Through 18 years of age: Hepatitis B vaccine.
Ages 6 to 59 months: Influenza vaccine.
Ages 10-64: Acellular pertussis-containing vaccines.

CDC has also noted that their tests for checking tuberculosis in immigrants entering the U.S. is not sufficient. The organization plans to phase in new procedures to be carried out by panel physicians, starting with eight countries the government organization deems most important, The major change includes more robust testing for children under the age of 15. Tuberculin skin tests (TST) will now be required for applicants under the age of 15 in countries with a World Health Organization estimated tuberculosis incidence rate of less than 20 per 100,000. If the applicant has a test rate of 5mm, they will be required to have a chest radiograph. If tuberculosis is suggested by this test, the applicant will be required to take treatment under a directly observed therapy program, prior to entering the U.S

Stand-Alone I-130 Petitions Must Be Submitted to the Chicago Lockbox

Earlier this week, USCIS revised the filing instructions for Form I-130, the Petition for Alien Relative. Effective February 19, all petitioners that file a stand-alone Form I-130 should file their petition with the Chicago Lockbox, as opposed to submitting the petition to a USCIS Service Center.

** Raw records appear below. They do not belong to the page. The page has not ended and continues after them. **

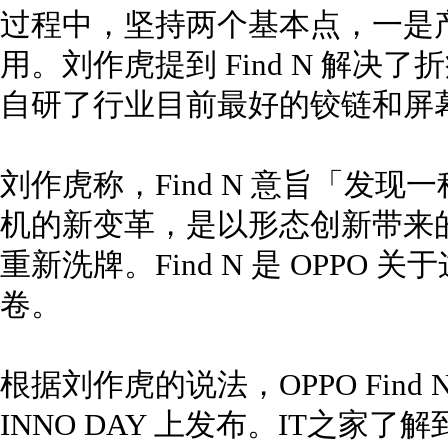
过程中，坚持两个基本点，一是
用。刘作虎提到 Find N 解
自研了行业目前最好的铰链和屏
刘作虎称，Find N 意旨「发
机的新变革，是以形态创新带来
重新洗牌。Find N 是 OPPO
卷。
根据刘作虎的说法，OPPO Find N 将
INNO DAY 上发布。IT之家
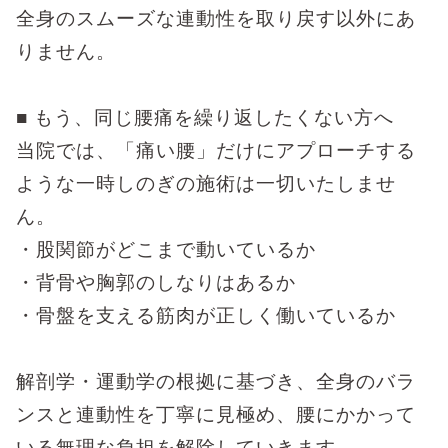
全身のスムーズな連動性を取り戻す以外にあ
りません。
■
もう、同じ腰痛を繰り返したくない方へ
当院では、「痛い腰」だけにアプローチする
ような一時しのぎの施術は一切いたしませ
ん。
・股関節がどこまで動いているか
・背骨や胸郭のしなりはあるか
・骨盤を支える筋肉が正しく働いているか
解剖学・運動学の根拠に基づき、全身のバラ
ンスと連動性を丁寧に見極め、腰にかかって
いる無理な負担を解除していきます。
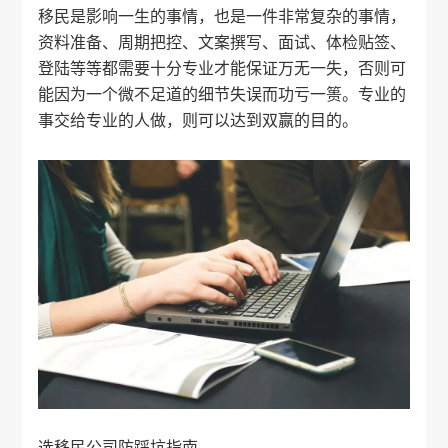
移民是影响一生的事情，也是一件非常复杂的事情，
资料准备、周期把控、文案撰写、面试、体检贴签、
登陆等等都需要十分专业才能保证万无一失，否则可
能因为一个微不足道的细节失误而功亏一篑。专业的
事交给专业的人做，则可以达到双赢的目的。
选移民公司防踩坑指南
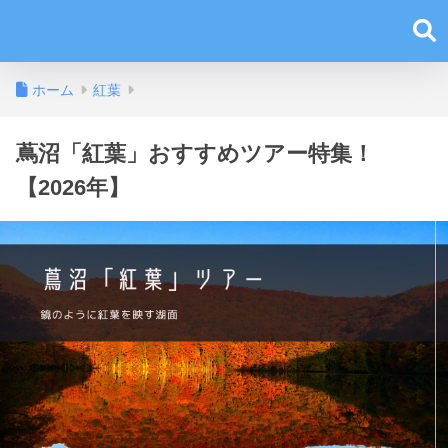
ホーム
紅葉
蔦沼「紅葉」おすすめツアー特集！
【2026年】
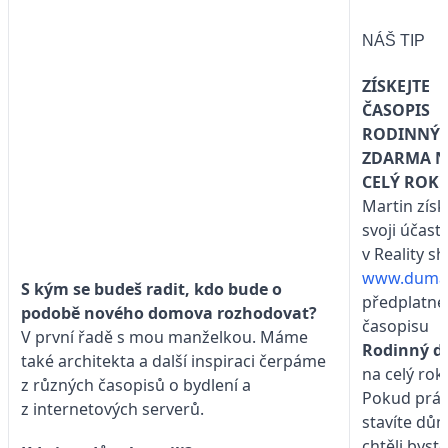
NÁŠ TIP
ZÍSKEJTE
ČASOPIS
RODINNÝ
ZDARMA 
CELÝ ROK!
Martin získ
svoji účast
v Reality s
www.dumab
S kým se budeš radit, kdo bude o
předplatné
podobě nového domova rozhodovat?
časopisu
V první řadě s mou manželkou. Máme
Rodinný 
také architekta a další inspiraci čerpáme
na celý rok.
z různých časopisů o bydlení a
Pokud prá
z internetových serverů.
stavíte dů
chtěli byste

In December 2007, USCIS officially ‘encouraged’ petitioners to submit their stand-alone I-130 petitions to the Chicago Lockbox as the organization worked toward revising the I-130 form. That form has now been fully revised and filing with the Chicago Lockbox is now required of these petitioners.

Petitions filed with the Chicago Lockbox, after receipt, will be routed to and adjudicated at either the Vermont or California USCIS Service Center.

USCIS has created two separate P.O. Box addresses that correspond to the appropriate USCIS Service Center that will process the petitioner’s I-130 form. Petitioners who reside in Alaska, Arizona, California, Colorado, Guam, Hawaii, Idaho, Illinois, Indiana, Iowa, Kansas, Michigan, Minnesota, Missouri, Montana, Nebraska, Nevada, North Dakota, Ohio, Oregon, South Dakota, Utah, Washington, Wisconsin or Wyoming are required to file their stand-alone I-130 petitions to the following address:

P.O. Box 804625
Chicago, IL 60680-1029

Petitioner who reside in Alabama, Arkansas, Connecticut, Delaware, Florida, Georgia, Kentucky, Louisiana, Maine, Maryland, Massachusetts, Mississippi, New Hampshire, New Jersey, New Mexico, New York, North Carolina, Oklahoma, Pennsylvania, Puerto Rico, Rhode Island, South Carolina, Tennessee, Texas, Vermont, Virginia, U.S. Virgin Islands, West Virginia or District of Columbia are required to file their stand-alone I-130 petitions to the following address:

P.O. Box 804616
Chicago, IL 60680-1029

Detroit Metropolitan Wayne County International Airport Now Collecting 10 Fingerprints for Non-U.S. Citizens

The Department of Homeland Security announced on Tuesday that it has begun collecting additional fingerprints from international visitors at the Detroit Metropolitan Wayne County Airport. This increased security measure, is part of a larger departmental upgrade to enhance security measures at U.S. ports of entry and to better establish visitors’ identities upon arrival in the U.S. With some exceptions, all non-U.S. citizens between the ages of 14 and 79 will be required to comply with this new regulation upon entry to the U.S.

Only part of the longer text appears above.